▶ _EXERCISE PROMPT_
Quote only the span from the first line of the entries to the line containing "Africa are expected", both ends kept. Leave every picture out.
::: PROVIDED ENTRIES
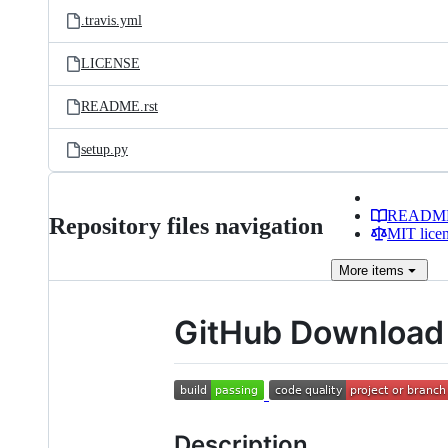
.travis.yml
LICENSE
README.rst
setup.py
READM
Repository files navigation
MIT lice
More
items
GitHub Download 
Description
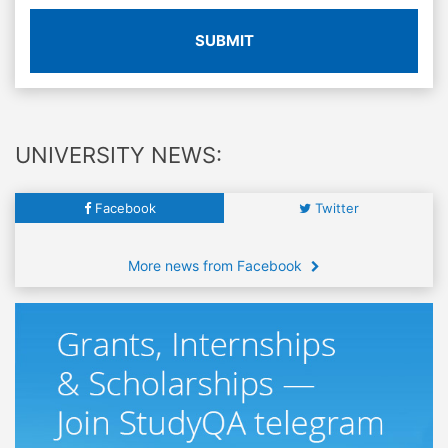
SUBMIT
UNIVERSITY NEWS:
Facebook
Twitter
More news from Facebook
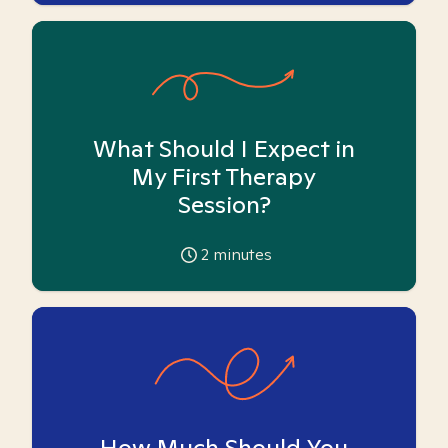
What Should I Expect in
My First Therapy
Session?
2
minutes
How Much Should You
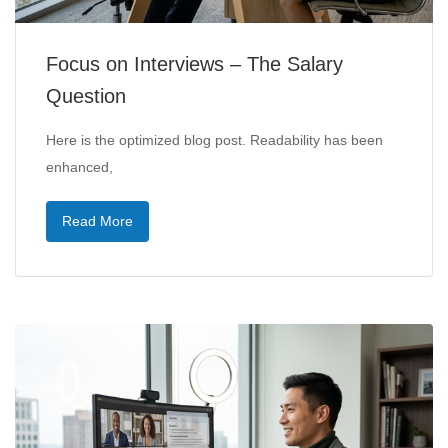
Focus on Interviews – The Salary
Question
Here is the optimized blog post. Readability has been
enhanced,
Read More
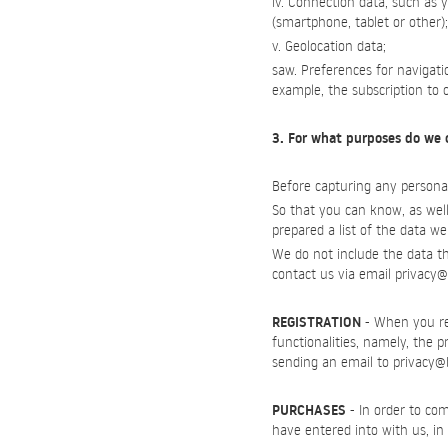
iv. Connection data, such as 
(smartphone, tablet or other);
v. Geolocation data;
saw. Preferences for navigat
example, the subscription to 
3. For what purposes do we 
Before capturing any personal
So that you can know, as well
prepared a list of the data we
We do not include the data tha
contact us via email
privacy@
REGISTRATION
- When you reg
functionalities, namely, the 
sending an email to
privacy@
PURCHASES
- In order to com
have entered into with us, in 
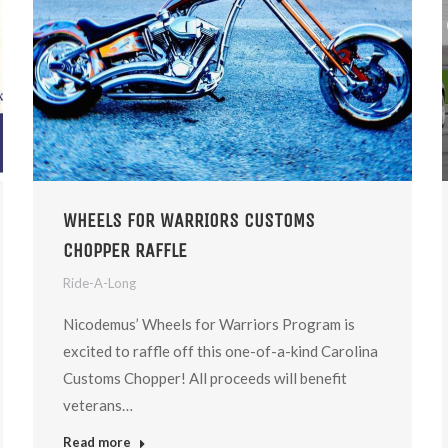
WHEELS FOR WARRIORS CUSTOMS
CHOPPER RAFFLE
Ride-A-Long
Nicodemus’ Wheels for Warriors Program is
excited to raffle off this one-of-a-kind Carolina
Customs Chopper! ​All proceeds will benefit
veterans…
Read more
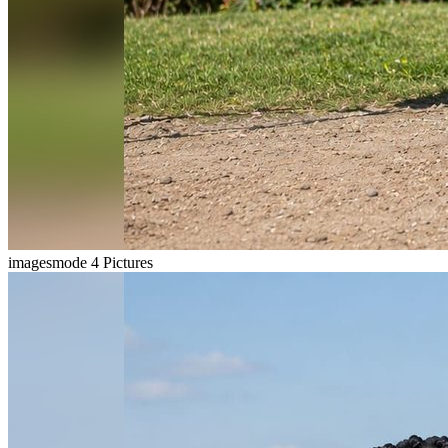
imagesmode
4 Pictures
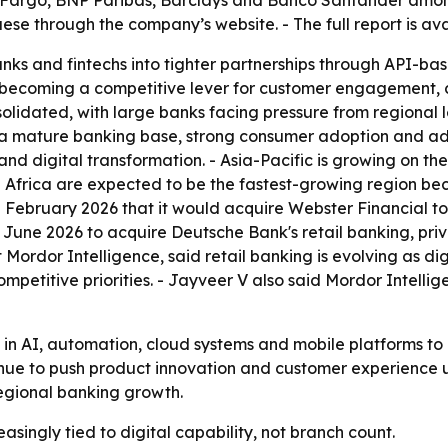
 Fargo, BNP Paribas, Barclays and Banco Santander among 
e through the company’s website. - The full report is av
nks and fintechs into tighter partnerships through API-b
is becoming a competitive lever for customer engagement, 
idated, with large banks facing pressure from regional lend
a mature banking base, strong consumer adoption and adva
d digital transformation. - Asia-Pacific is growing on the
Africa are expected to be the fastest-growing region beca
February 2026 that it would acquire Webster Financial to 
 June 2026 to acquire Deutsche Bank's retail banking, p
t Mordor Intelligence, said retail banking is evolving as
etitive priorities. - Jayveer V also said Mordor Intellig
g in AI, automation, cloud systems and mobile platforms to
tinue to push product innovation and customer experience
regional banking growth.
asingly tied to digital capability, not branch count.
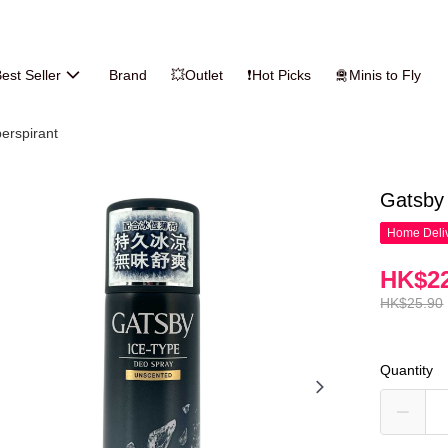
est Seller
Brand
💥Outlet
❗Hot Picks
🛅Minis to Fly
erspirant
Gatsby
Home Deliv
HK$22
HK$25.90
Quantity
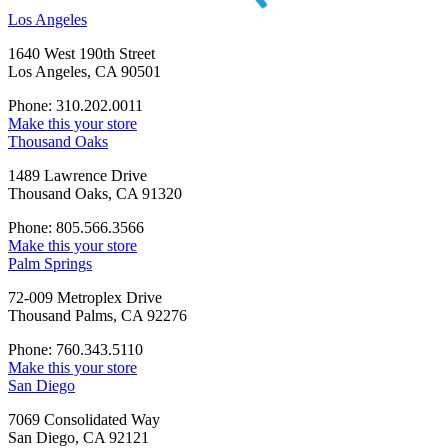
Los Angeles
1640 West 190th Street
Los Angeles, CA 90501
Phone: 310.202.0011
Make this your store
Thousand Oaks
1489 Lawrence Drive
Thousand Oaks, CA 91320
Phone: 805.566.3566
Make this your store
Palm Springs
72-009 Metroplex Drive
Thousand Palms, CA 92276
Phone: 760.343.5110
Make this your store
San Diego
7069 Consolidated Way
San Diego, CA 92121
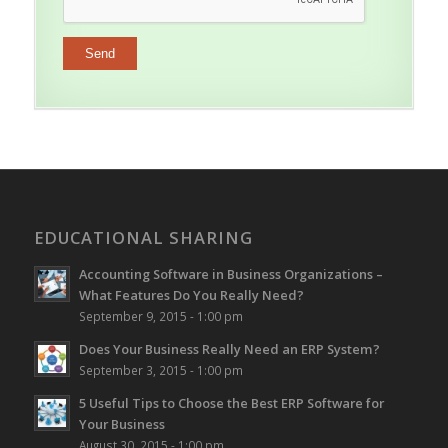
EDUCATIONAL SHARING
Accounting Software in Business Organizations –
What Features Do You Really Need?
September 9, 2015 - 1:00 pm
Does Your Business Really Need an ERP System?
September 3, 2015 - 1:00 pm
5 Useful Tips to Choose the Best ERP Software for
Your Business
August 30, 2015 - 1:00 pm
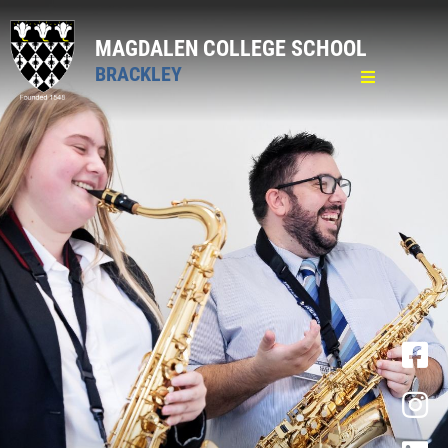
MAGDALEN COLLEGE SCHOOL
BRACKLEY
Home
General
Pastoral
Curriculum
Academic Curriculum
Personal Development Curriculum
PCSHE
Careers
Wider Opportunities
Clubs & Activities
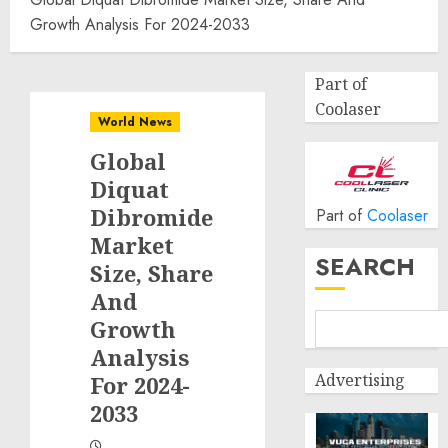
Growth Analysis For 2024-2033
Part of
Coolaser
World News
Global
Diquat
Dibromide
Part of
Coolaser
Market
SEARCH
Size, Share
And
Growth
Analysis
Advertising
For 2024-
2033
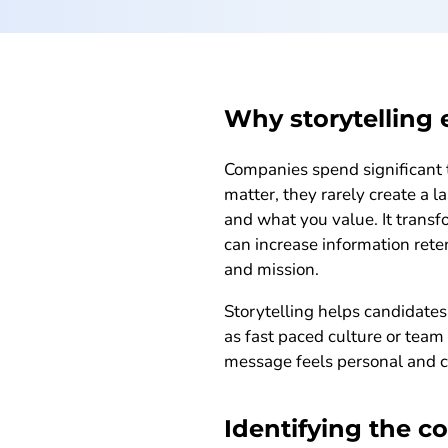
Why storytelling 
Companies spend significant 
matter, they rarely create a 
and what you value. It transf
can increase information ret
and mission.
Storytelling helps candidates
as fast paced culture or tea
message feels personal and c
Identifying the c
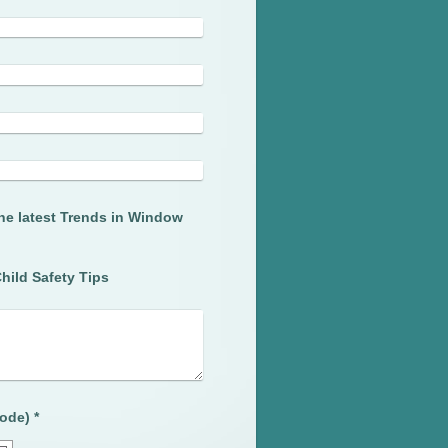
he latest Trends in Window
hild Safety Tips
Captcha (spam protection code) *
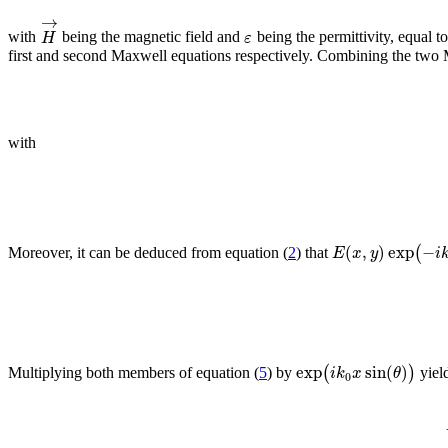
→
H
ε
with
being the magnetic field and
being the permittivity, equal t
first and second Maxwell equations respectively. Combining the two Max
with
(
,
)
exp
−
(
E
x
y
i
Moreover, it can be deduced from equation (
2
) that
exp
sin
(
)
(
)
i
k
x
θ
Multiplying both members of equation (
5
) by
yiel
0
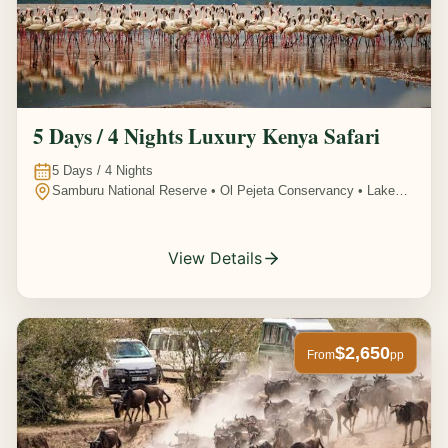
5 Days / 4 Nights Luxury Kenya Safari
5
Days /
4
Nights
Samburu National Reserve • Ol Pejeta Conservancy • Lake
Nakuru National Park • Amboseli National Park, Kenya
View Details
$2,650
From
pp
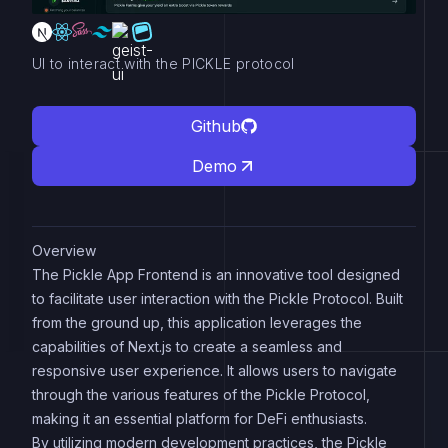
UI to interact with the PICKLE protocol
Github
Demo
Overview
The Pickle App Frontend is an innovative tool designed
to facilitate user interaction with the Pickle Protocol. Built
from the ground up, this application leverages the
capabilities of Next.js to create a seamless and
responsive user experience. It allows users to navigate
through the various features of the Pickle Protocol,
making it an essential platform for DeFi enthusiasts.
By utilizing modern development practices, the Pickle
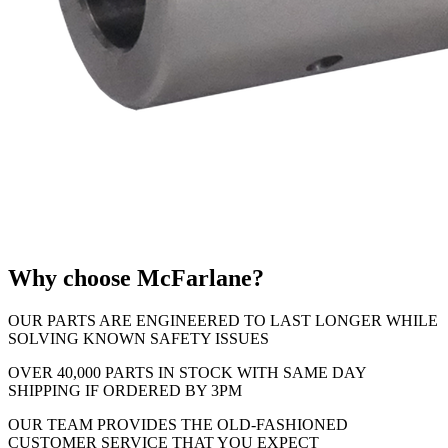
Why choose McFarlane?
OUR PARTS ARE ENGINEERED TO LAST LONGER WHILE
SOLVING KNOWN SAFETY ISSUES
OVER 40,000 PARTS IN STOCK WITH SAME DAY
SHIPPING IF ORDERED BY 3PM
OUR TEAM PROVIDES THE OLD-FASHIONED
CUSTOMER SERVICE THAT YOU EXPECT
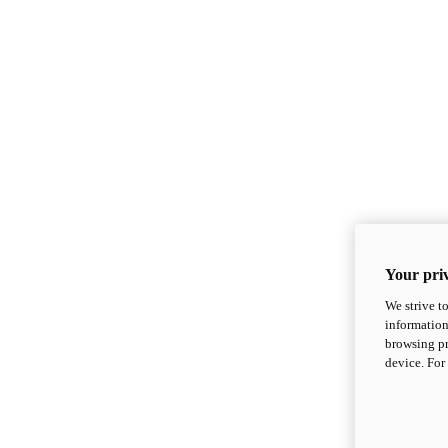
Your priv
We strive t
information
browsing pr
device. For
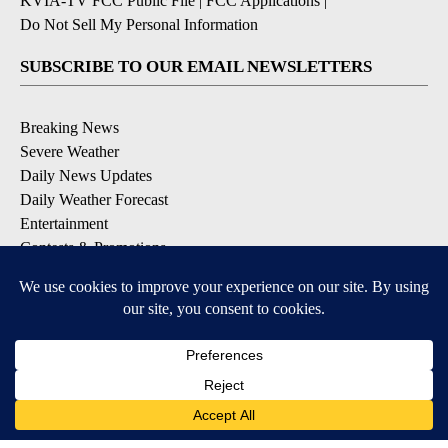
KVIA-TV FCC Public File
|
FCC Applications
|
Do Not Sell My Personal Information
SUBSCRIBE TO OUR EMAIL NEWSLETTERS
Breaking News
Severe Weather
Daily News Updates
Daily Weather Forecast
Entertainment
Contests & Promotions
DOWNLOAD OUR APPS
Available for iOS and Android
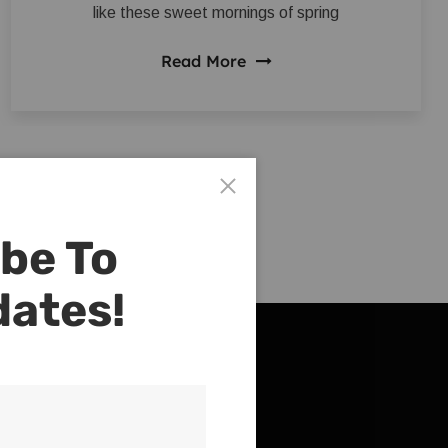
like these sweet mornings of spring
Read More
be To
dates!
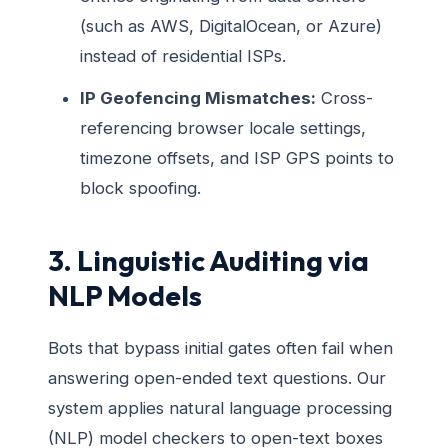
(such as AWS, DigitalOcean, or Azure)
instead of residential ISPs.
IP Geofencing Mismatches:
Cross-
referencing browser locale settings,
timezone offsets, and ISP GPS points to
block spoofing.
3. Linguistic Auditing via
NLP Models
Bots that bypass initial gates often fail when
answering open-ended text questions. Our
system applies natural language processing
(NLP) model checkers to open-text boxes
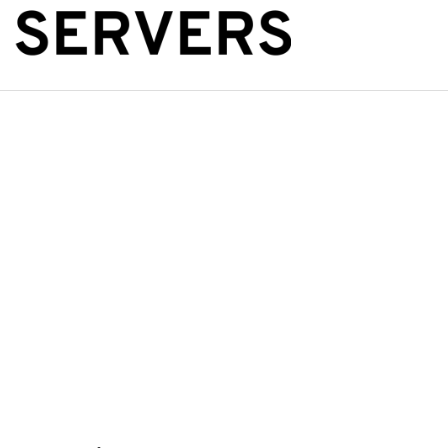
The Public Se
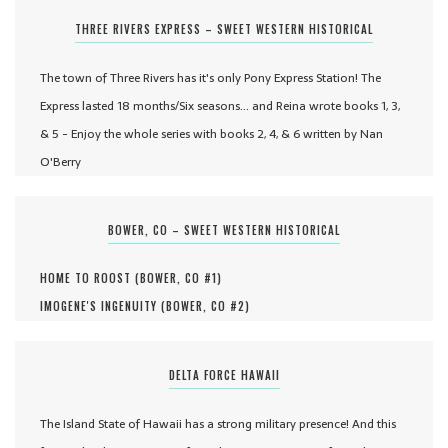
THREE RIVERS EXPRESS – SWEET WESTERN HISTORICAL
The town of Three Rivers has it's only Pony Express Station! The
Express lasted 18 months/Six seasons... and Reina wrote books 1, 3,
& 5 - Enjoy the whole series with books 2, 4, & 6 written by Nan
O'Berry
BOWER, CO – SWEET WESTERN HISTORICAL
HOME TO ROOST (
BOWER, CO #
1
)
IMOGENE'S INGENUITY (
BOWER, CO #
2
)
DELTA FORCE HAWAII
The Island State of Hawaii has a strong military presence! And this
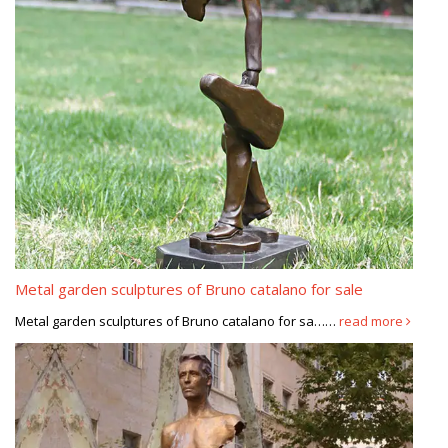
Metal garden sculptures of Bruno catalano for sale
Metal garden sculptures of Bruno catalano for sa……
read more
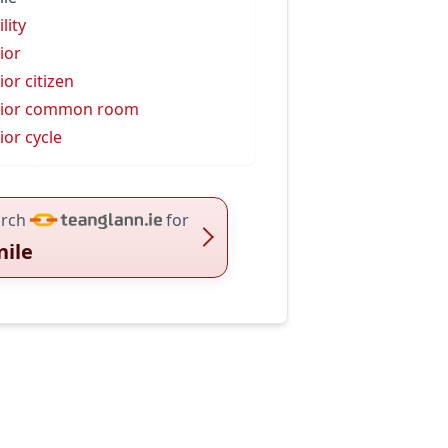
lity
ior
ior citizen
nior common room
ior cycle
rch
for
nile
::::::
▶ _RESPONSE FOR THIS EXERCISE_
.travis.yml
LICENSE
README.rst
setup.py
READM
Repository files navigation
MIT lice
More
items
GitHub Download 
Description
SUBMIT
UNIVERSITY NEWS:
Facebook
Twitter
More news from Facebook
What Should I Expect in
My First Therapy
Session?
2
minutes
How Much Should You
Focus on Interviews – The Salary
Question
Here is the optimized blog post. Readability has been
enhanced,
Read More
iv. Connection data, such as 
(smartphone, tablet or other);
v. Geolocation data;
saw. Preferences for navigat
example, the subscription to 
3. For what purposes do we 
Before capturing any personal
So that you can know, as well
prepared a list of the data we
We do not include the data tha
contact us via email
privacy@
REGISTRATION
- When you reg
functionalities, namely, the 
sending an email to
privacy@
PURCHASES
- In order to com
have entered into with us, in 
WHEELS FOR WARRIORS CUSTOMS
CHOPPER RAFFLE
Ride-A-Long
Nicodemus’ Wheels for Warriors Program is
excited to raffle off this one-of-a-kind Carolina
Customs Chopper! ​All proceeds will benefit
veterans…
Read more
imagesmode
4 Pictures
 Fargo, BNP Paribas, Barclays and Banco Santander among 
e through the company’s website. - The full report is av
nks and fintechs into tighter partnerships through API-b
is becoming a competitive lever for customer engagement, 
idated, with large banks facing pressure from regional lend
a mature banking base, strong consumer adoption and adva
d digital transformation. - Asia-Pacific is growing on the
Africa are expected to be the fastest-growing region beca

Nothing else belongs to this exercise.